Was hatte das zu bedeuten? In den Aufzeichnungen hatte nichts über wie auch immer geartete Lautäußerungen der Probanden gestanden. Doch die Tagebücher Pogorschals konnten leider kaum als Musterbeispiele für Ordnung und Vollständigkeit durchgehen.
    Was, wenn der manische Nekromant eine entscheidende Zutat seines Zaubers zu notieren vergessen hatte?
    Das Pochen an Hippolits Schläfe verstärkte sich, als er sich erinnerte, wie viele vergebliche Versuche es Pogorschal fast fünftausend Jahre zuvor gekostet hatte, bis seine Technik endlich vervollkommnet war.
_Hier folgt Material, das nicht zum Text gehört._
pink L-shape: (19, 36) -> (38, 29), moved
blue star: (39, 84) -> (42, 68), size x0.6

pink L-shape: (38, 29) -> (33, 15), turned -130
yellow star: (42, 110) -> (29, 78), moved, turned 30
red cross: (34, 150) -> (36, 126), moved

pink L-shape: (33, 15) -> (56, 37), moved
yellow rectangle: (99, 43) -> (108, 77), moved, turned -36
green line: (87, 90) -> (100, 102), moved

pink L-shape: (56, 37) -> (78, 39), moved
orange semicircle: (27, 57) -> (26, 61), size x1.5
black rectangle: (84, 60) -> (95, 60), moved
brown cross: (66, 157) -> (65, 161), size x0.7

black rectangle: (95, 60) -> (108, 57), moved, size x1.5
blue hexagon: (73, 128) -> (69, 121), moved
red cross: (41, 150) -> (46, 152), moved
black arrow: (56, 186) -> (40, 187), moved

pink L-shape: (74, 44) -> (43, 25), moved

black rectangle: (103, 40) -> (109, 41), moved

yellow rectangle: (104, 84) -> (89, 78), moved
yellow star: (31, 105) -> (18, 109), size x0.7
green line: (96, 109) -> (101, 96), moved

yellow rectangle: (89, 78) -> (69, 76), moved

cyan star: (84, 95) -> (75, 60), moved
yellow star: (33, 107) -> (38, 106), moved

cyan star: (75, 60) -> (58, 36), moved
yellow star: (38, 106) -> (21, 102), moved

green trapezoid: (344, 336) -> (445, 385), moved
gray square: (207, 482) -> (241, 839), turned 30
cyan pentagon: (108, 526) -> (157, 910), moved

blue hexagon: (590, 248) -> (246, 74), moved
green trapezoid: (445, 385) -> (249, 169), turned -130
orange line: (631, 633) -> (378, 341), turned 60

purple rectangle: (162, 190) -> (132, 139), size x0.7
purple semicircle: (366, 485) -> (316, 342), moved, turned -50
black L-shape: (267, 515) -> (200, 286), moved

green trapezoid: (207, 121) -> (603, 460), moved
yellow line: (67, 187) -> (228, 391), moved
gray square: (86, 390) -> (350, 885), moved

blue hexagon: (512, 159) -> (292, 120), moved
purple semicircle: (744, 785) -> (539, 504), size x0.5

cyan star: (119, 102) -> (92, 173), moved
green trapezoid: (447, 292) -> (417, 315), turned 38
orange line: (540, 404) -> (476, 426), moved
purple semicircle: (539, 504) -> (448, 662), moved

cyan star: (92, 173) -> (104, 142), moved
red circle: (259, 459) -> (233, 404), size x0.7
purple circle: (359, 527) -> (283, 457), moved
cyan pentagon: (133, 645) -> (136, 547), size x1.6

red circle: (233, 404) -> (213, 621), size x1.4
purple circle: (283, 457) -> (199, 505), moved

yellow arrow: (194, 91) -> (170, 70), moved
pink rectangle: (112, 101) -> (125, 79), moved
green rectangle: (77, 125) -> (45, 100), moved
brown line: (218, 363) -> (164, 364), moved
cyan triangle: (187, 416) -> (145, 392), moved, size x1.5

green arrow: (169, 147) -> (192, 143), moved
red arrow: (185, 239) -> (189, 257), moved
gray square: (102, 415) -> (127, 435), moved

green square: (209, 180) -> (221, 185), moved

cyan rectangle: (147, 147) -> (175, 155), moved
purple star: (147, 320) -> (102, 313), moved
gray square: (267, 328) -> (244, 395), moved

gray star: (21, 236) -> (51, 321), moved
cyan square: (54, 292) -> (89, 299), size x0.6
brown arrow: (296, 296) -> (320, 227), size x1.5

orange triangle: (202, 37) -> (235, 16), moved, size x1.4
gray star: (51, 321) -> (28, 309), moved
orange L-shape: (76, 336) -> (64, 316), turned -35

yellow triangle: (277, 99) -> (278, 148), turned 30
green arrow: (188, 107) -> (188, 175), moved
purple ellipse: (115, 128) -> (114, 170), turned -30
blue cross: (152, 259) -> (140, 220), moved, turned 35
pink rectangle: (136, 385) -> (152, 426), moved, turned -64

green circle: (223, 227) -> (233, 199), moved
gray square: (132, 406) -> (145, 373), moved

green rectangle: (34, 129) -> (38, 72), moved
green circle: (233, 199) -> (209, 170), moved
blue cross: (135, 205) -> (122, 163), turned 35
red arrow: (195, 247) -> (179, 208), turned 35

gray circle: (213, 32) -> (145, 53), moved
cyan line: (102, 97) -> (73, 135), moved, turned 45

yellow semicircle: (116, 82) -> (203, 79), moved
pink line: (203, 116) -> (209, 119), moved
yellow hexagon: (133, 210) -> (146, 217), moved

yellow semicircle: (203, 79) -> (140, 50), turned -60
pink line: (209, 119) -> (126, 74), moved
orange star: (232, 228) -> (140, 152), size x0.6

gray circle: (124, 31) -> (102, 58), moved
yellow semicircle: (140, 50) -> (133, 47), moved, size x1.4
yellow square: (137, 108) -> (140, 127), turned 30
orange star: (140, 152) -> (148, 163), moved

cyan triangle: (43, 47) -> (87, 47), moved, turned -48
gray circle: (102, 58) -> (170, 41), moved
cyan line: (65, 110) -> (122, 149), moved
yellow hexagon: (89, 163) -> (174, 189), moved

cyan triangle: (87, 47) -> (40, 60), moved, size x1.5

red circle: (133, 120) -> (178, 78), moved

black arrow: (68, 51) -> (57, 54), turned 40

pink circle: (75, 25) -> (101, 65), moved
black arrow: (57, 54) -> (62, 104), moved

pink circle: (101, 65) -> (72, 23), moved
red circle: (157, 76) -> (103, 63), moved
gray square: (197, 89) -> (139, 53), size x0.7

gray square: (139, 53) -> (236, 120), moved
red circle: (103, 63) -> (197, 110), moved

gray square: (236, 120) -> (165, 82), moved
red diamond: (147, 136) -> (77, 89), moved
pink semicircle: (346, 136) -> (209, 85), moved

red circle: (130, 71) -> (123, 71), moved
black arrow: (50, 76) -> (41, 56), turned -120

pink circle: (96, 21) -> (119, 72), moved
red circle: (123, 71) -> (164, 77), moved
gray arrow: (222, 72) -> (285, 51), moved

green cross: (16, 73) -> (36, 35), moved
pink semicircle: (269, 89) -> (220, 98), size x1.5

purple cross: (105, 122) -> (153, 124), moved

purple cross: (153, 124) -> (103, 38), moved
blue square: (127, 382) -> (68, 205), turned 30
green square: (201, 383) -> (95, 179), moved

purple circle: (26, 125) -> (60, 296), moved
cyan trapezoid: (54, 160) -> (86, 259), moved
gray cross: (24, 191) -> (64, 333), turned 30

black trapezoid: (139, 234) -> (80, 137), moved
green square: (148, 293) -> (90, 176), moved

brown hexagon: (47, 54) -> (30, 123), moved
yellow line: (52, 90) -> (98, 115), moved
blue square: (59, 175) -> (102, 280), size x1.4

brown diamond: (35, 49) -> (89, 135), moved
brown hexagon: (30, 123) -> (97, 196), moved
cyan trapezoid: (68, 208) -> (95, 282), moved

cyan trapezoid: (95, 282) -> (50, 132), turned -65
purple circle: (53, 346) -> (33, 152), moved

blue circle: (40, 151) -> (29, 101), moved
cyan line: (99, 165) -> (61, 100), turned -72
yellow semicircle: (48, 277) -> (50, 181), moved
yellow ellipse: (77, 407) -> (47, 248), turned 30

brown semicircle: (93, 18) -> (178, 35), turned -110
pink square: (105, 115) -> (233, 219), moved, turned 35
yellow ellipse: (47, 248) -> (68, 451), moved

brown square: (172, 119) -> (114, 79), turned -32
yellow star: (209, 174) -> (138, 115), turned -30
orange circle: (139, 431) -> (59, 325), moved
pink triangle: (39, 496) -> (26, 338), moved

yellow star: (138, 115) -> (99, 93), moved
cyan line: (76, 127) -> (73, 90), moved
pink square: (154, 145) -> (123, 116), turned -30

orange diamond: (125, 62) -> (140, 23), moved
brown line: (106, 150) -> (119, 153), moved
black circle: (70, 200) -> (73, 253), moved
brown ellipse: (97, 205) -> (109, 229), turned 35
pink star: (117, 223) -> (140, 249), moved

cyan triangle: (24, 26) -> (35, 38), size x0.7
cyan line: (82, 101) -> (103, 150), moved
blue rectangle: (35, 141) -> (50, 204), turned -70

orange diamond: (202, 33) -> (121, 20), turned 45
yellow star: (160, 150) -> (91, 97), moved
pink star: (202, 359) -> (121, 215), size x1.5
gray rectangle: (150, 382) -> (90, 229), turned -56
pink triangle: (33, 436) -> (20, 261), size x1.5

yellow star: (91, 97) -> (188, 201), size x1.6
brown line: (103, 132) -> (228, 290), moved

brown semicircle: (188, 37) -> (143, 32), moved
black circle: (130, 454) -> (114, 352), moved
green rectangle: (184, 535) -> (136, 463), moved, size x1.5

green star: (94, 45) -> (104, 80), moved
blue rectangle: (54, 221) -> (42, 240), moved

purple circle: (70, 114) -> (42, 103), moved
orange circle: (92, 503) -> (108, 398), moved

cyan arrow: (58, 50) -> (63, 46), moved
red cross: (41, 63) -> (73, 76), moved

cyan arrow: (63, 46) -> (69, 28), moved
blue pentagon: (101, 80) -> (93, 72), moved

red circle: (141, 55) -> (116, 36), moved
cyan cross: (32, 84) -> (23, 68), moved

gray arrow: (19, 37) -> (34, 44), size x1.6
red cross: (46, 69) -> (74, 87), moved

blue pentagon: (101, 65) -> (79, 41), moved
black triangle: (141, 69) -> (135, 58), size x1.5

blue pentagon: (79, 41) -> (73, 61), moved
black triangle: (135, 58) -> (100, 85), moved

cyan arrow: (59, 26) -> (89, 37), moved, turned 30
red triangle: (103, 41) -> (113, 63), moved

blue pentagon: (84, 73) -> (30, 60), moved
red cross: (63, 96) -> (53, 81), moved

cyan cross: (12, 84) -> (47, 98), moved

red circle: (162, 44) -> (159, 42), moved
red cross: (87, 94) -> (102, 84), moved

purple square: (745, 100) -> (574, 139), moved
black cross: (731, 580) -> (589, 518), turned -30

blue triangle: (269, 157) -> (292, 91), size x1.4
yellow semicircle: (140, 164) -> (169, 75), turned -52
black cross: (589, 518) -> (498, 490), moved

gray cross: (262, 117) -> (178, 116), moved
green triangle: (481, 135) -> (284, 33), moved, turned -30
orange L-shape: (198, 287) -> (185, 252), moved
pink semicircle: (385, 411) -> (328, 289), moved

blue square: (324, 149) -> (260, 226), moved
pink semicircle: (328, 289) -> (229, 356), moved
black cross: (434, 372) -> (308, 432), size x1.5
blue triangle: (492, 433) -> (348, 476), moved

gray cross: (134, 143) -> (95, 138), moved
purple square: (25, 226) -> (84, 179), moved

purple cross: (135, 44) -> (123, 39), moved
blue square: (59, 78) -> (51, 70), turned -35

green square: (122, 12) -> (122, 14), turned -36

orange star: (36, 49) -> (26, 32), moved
Er versuchte, die beunruhigenden Berichte über die zahlreichen Komplikationen aus seinem Bewusstsein zu verdrängen, über die er bei seinen Recherchen gelesen hatte. Von Fällen irreparablen Wahnsinns war dort berichtet worden, von Männern, die nach der bewussten Stunde als sabbernde Idioten aus der revalischen Trance erwacht waren …
    Hippolit schüttelte heftig den Kopf. Er war ein exzellenter Thaumaturg – der beste, den er kannte, um genau zu sein. Und Jorge war auch kein normaler Mann, bei Lorgon! Was er vorhin, halb im Scherz, über seinen unbeugsamen Willen gesagt hatte, war keineswegs aus der Luft gegriffen, wenngleich Hippolit in diesem Zusammenhang statt von Charisma und Willensstärke eher von Starrköpfigkeit oder Sturheit gesprochen hätte.